When Intel released the first implementations of HTT, depending on the application, you could get a speed boost from 30% to ¡¡¡-30%!!! (yes, that is a minus).. Latter designs improved the situation yielding gains from 0% to 30% depending on workload (in both cases compared with a P4 with HTT disabled). Intel Indicated that, in the P4, the increase in silicon area to include HTT was around 5%.

¿So, why Intel incorporated HTT in the processors? A few of the reasons are:
* The P4 had really long pipelines (way too long in my opinion, but that is easy to say now in 2007). By putting HTT there, the processor could do useful work in case some execution units where idle, masking a little bit the long pipeline problem. Oh, and memory latency is always a problem for any µProcessor manufacturer.
* Intel is interested in selling more microprocessors, so even if they did not believe in multicores (at the time), they would have loved (at that time) to sell something like AMD’s 4x4. But, without the software makers getting serious, that was not possible, HTT was a cheap way to get “Multiprocessing” to the masses, to let people see the benefits, and to let developers have a test bed of sorts where to try multithreaded code. Actually, HTT is credited with finally forcing Creative Labs to correct the SoundBlaster drivers to work in machines with more than one Processor (real or virtual).
* To have another bell to list in the brochures in the fight against AMD (¡Nehner nehner! ¡We have SMT! ¡and you do-on‘t!).

So, if SMT is a good idea, used in many other processors aside from Intel’s, and if there were good reasons to launch it ¿Why it became a joke?

Let’s explore what can fail in an HTT implementation.

There are factors which are not under Intel’s control, like applications not being designed to profit from HTT, or the OS scheduler may do a very dumb work assigning threads to the real or virtual processors.

There are others that are, more or less, under Intel’s control:
A.) The memory bandwidth may not be enough, “starving“ the microprocessor.
B.) There can be “Cache Trashing”, or cache insufficiency.
C.) There may not be enough Execution Units in your processor to handle both threads, leading to contention.

Solving ‘A’ is easy. The brute force approach will be to increase the FSB frequency. The elegant approach would be to design a better access method to memory and Inter Processor Communication, like what AMD did integrating the memory controller and doing CHT, or what Intel plans to do in Nehalem with CSI and an integrated Memory controller as well.

Solving ‘B’ again is easy. The brute force approach is to have a bigger cache. The elegant solution is to increase the “way-set associative-ness ” of your cache (going from 4 way set associative to 8 way, or 16 way)

Solving ‘C’, on the other hand, requires a brand new processor.

Now look at the differences between a P4 and a Nehalem.

Where the P4 had a FSB with around 533Mhz at the time of HTT introduction, and no integrated memory controller, Nehalem will have CSI and an IMC, and even if they had still a FSB, the FSB is now in the 1600Mhz territory, try to imagine the FSM at Nehalem‘s debut.

Where the P4 had a mere 512KB cache 8 way set associative, Penryn will have around 6MB (shared between two processors).
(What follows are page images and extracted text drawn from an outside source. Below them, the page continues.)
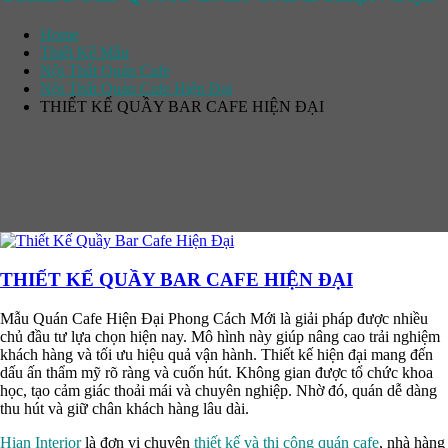
Home
Thiết Kế Mẫu
Nội Thất Quán Cafe
Nội Thất Quán Cafe Hiện Đại
THIẾT KẾ QUẦY BAR CAFE HIỆN ĐẠI
THIẾT KẾ QUẦY BAR CAFE HIỆN ĐẠI
Mẫu Quán Cafe Hiện Đại Phong Cách Mới là giải pháp được nhiều
chủ đầu tư lựa chọn hiện nay. Mô hình này giúp nâng cao trải nghiệm
khách hàng và tối ưu hiệu quả vận hành. Thiết kế hiện đại mang đến
dấu ấn thẩm mỹ rõ ràng và cuốn hút. Không gian được tổ chức khoa
học, tạo cảm giác thoải mái và chuyên nghiệp. Nhờ đó, quán dễ dàng
thu hút và giữ chân khách hàng lâu dài.
Hian Interior
là đơn vị chuyên
thiết kế và
thi công quán cafe
, nhà hàng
And since the “set associativeness” for the current Core architecture is 16 way, one can only wonder what the cahce size and set-associativeness for Nehalem will be.

Where the P4 had four execution ports, the current Core architecture has 6, and one has to wonder how many of those will Nehalem have.

Couple that with the Dynamic acceleration technology and try to imagine one of your cores lying dormant while the real core, now accelerated serves your single threaded (i.e. gaming) needs, while the virtual core serves your OS and ancillary needs. If on top of that the needs are different at the MicroInstruction level (the game is doing heavy SIMD, while the OS is doing mostly integer) so much the better.

Finally Linux has adapted to HTT and Multicore, MacOS as well (remember, the PowerPC G5 had SMT), and so will be Windows by the time Nehalem debuts.

The analysts and comparers better begin to figure out how much of a speedup will the reintroduction of HTT bring, and factor it in the comparisons.